Shapero explains that her new works offer explanations or responses to much of what was revealed in her previous works, such as the Circle Traps, which are known to be traps that cause one to become stuck after looking with both eyes into The Blinded By The Light which serves as a talisman against the Furry Eye Sac, which, as its name suggests, rolls around collecting eyes.
Such and more is elaborated on in Shaperos black and white illustrated zines that accompany her work. Shapero manufactures her mythology simultaneously from different points; some of the foundations in her work grow from her writing while others originate more organically in terms of materials and forms developed in the studio. Shaperos process is distinctly non-linear and reciprocal in nature. While her text could be thought of as descriptive or supporting material for her sculptures, the titles of which alone are often a paragraph in length, yet the writing remains dictated by the works as much as the works are derived from it.
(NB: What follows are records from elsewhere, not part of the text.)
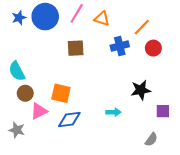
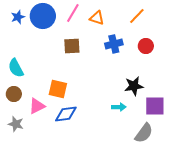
orange line: (142, 27) -> (137, 16), moved
brown circle: (25, 93) -> (14, 94), moved
purple square: (163, 111) -> (155, 106), size x1.5
cyan arrow: (113, 112) -> (119, 107), moved
gray semicircle: (151, 139) -> (144, 133), size x1.5

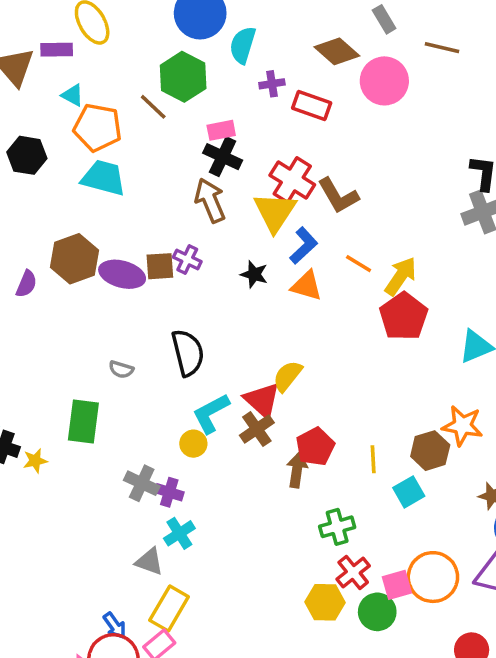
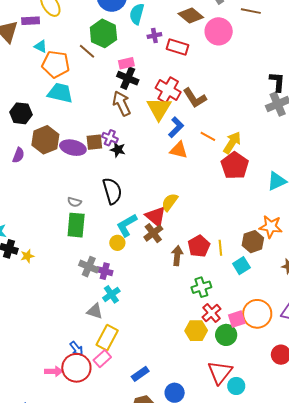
black hexagon: (27, 155) -> (21, 113), moved
black star: (254, 274) -> (118, 150), moved
green rectangle: (83, 422) -> (76, 225), moved
red pentagon: (315, 447) -> (199, 246), moved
The constructed logic within Shaperos world is the sort that is uncontestable, in that it is formed in a closed logical system that abides by its own rules, and where any aberrations of those rules can always be explained by the introduction of new phenomenon. The account of Daniel Paul Schreber’s psychosis or even Freuds theory in itself found advantages in such a positioning, always with an explanation for the lack of empirical proof. This is where Shapero differs however, as she has both the freedom of writing her own theory and the ability to fabricate its evidence in the studio at once. Such is not wholly unlike the textual/visual work of William Blake, which compiles a vast array of borrowed symbols and deities. Shapero herself meanders throughout art history appropriating bits and pieces in the same eclectic manner that she chooses her materials; the large mask-like God Heads seem derived from Greek tragedy. Physically her work is formed from an additive process of layering acrylic paints, resins, silver leaf, and plaster among and endless list of other things.
While much in Shaperos work can be seen as an amalgam of various forms of theism, it is no more so than an adaptation or rewriting of the laws of physics and physiology as well; where much of what functions in her world can serve as direct metaphors or correlations to more mundane but psychologically resonant phenomenon in ours.